§ What you have to do
Take the line with "ウォールステッカー・壁紙 (8)" and every line after it in the data. Transcribe them exactly, through the last.

[Page images and extracted text]

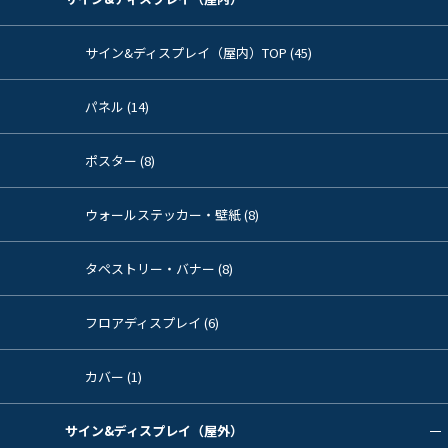
サイン&ディスプレイ（屋内）TOP (45)
パネル (14)
ポスター (8)
ウォールステッカー・壁紙 (8)
タペストリー・バナー (8)
フロアディスプレイ (6)
カバー (1)
サイン&ディスプレイ（屋外）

§ Exercise output
ウォールステッカー・壁紙 (8)
タペストリー・バナー (8)
フロアディスプレイ (6)
カバー (1)
サイン&ディスプレイ（屋外）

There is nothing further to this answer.